··· ENTRIES SUPPLIED ···
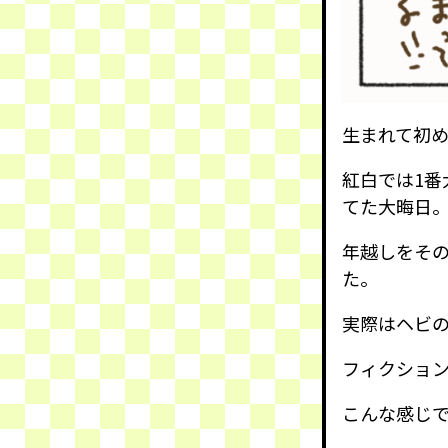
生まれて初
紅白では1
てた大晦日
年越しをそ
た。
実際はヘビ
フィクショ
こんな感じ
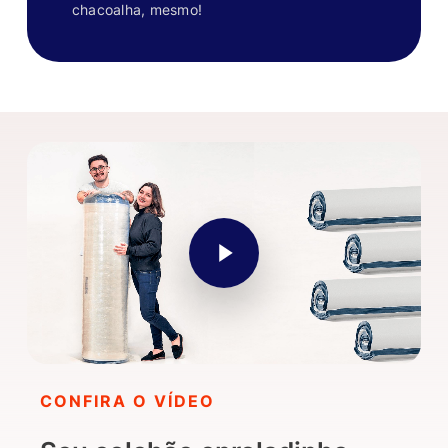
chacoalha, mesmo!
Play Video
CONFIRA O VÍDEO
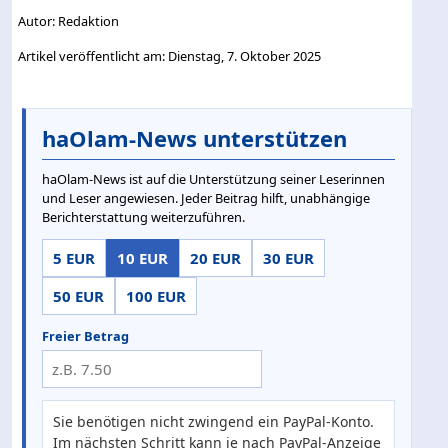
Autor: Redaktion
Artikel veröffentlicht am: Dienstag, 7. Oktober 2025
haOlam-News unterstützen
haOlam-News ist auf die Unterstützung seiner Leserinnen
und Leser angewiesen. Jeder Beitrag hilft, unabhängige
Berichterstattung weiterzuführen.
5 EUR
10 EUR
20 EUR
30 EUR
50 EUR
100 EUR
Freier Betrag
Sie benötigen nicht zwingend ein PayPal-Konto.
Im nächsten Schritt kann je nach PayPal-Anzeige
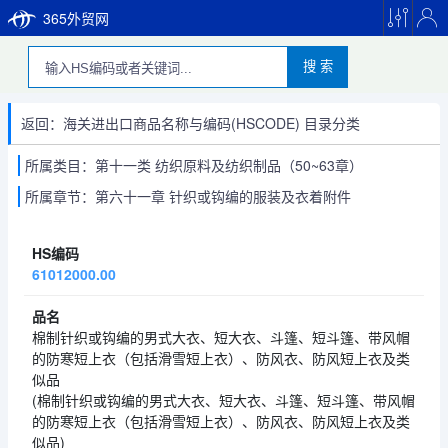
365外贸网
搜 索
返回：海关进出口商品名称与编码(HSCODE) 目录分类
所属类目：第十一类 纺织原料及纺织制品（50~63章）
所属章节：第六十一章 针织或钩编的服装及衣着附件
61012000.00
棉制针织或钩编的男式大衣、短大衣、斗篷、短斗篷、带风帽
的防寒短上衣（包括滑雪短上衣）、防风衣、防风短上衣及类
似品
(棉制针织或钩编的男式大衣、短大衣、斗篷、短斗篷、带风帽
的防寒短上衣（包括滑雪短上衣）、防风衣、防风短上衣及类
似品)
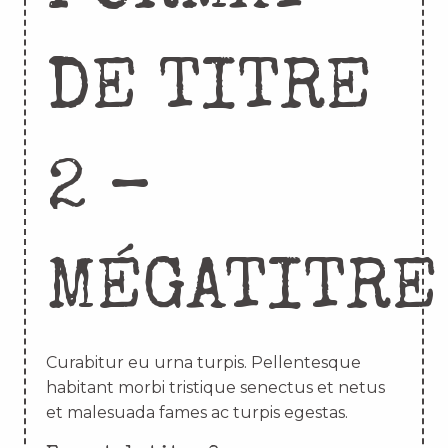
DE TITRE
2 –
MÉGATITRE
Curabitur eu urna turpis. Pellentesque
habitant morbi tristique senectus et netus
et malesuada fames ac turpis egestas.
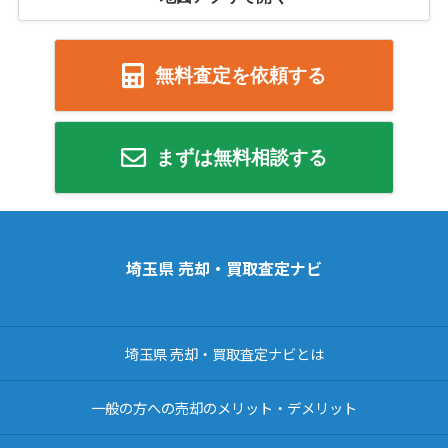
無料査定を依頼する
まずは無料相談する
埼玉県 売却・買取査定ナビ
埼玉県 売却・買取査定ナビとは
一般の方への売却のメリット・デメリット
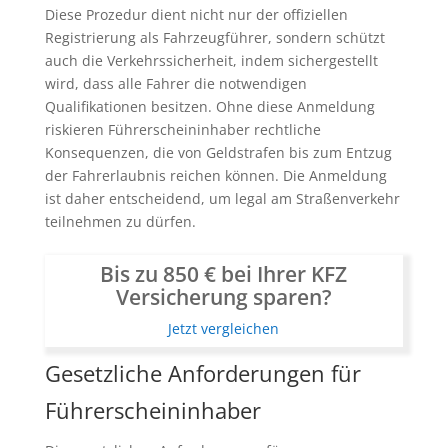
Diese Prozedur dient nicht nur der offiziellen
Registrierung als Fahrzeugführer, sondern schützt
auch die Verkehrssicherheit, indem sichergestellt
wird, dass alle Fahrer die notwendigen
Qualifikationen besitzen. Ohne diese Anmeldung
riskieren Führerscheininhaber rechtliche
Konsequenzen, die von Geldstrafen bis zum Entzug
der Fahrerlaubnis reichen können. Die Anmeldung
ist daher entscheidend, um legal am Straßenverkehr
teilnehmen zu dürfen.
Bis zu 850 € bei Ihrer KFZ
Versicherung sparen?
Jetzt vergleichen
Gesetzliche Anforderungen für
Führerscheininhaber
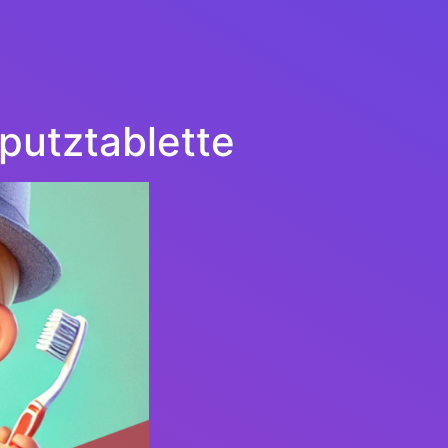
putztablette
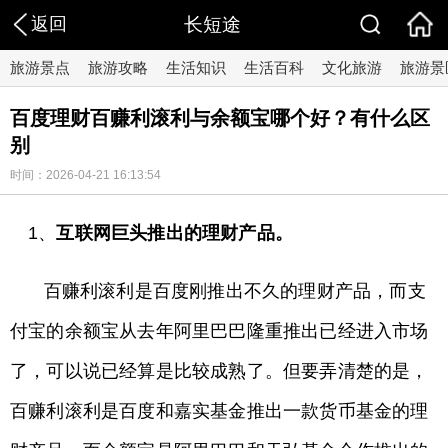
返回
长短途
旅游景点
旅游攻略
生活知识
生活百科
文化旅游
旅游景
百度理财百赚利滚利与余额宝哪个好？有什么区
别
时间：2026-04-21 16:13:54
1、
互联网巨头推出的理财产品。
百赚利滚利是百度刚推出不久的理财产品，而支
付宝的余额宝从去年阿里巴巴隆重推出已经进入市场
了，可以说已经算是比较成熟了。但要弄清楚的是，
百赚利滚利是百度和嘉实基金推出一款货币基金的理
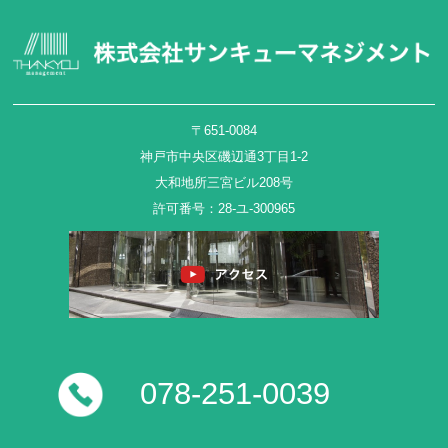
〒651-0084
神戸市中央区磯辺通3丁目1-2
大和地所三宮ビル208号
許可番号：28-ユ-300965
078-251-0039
···
··· ENTRIES SUPPLIED ···
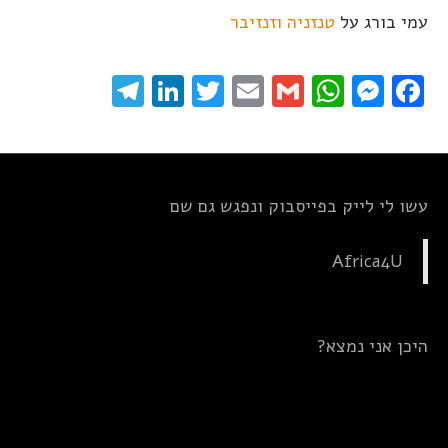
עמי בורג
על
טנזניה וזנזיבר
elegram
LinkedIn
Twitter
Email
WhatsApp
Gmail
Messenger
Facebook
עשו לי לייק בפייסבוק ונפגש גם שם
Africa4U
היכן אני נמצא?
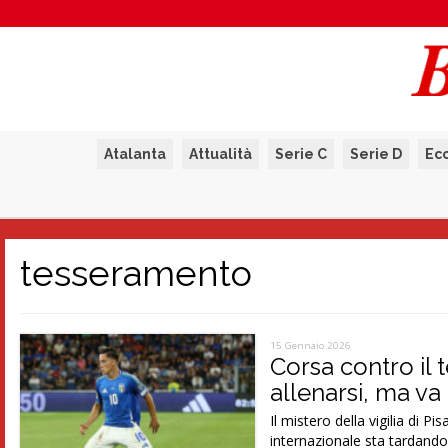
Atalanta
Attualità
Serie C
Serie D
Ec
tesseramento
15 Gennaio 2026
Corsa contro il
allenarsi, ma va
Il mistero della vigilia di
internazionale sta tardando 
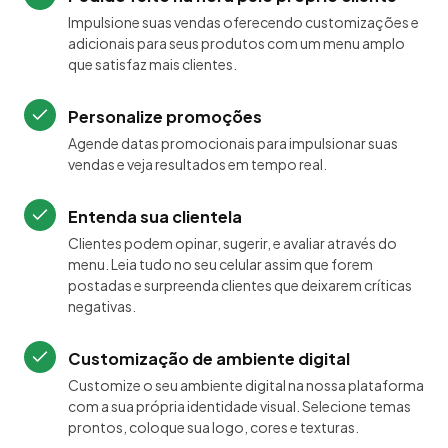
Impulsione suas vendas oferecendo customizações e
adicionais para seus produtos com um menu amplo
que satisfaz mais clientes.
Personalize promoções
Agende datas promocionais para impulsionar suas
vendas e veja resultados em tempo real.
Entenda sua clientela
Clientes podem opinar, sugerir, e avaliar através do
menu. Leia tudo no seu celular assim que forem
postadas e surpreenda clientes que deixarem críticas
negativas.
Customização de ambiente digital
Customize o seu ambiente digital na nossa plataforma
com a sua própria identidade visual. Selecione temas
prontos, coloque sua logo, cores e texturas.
···
EXERCISE DESCRIPTION
Each line of the entries above that contains "News" is to be copied.

TASK OUTPUT
haOlam-News unterstützen
haOlam-News ist auf die Unterstützung seiner Leserinnen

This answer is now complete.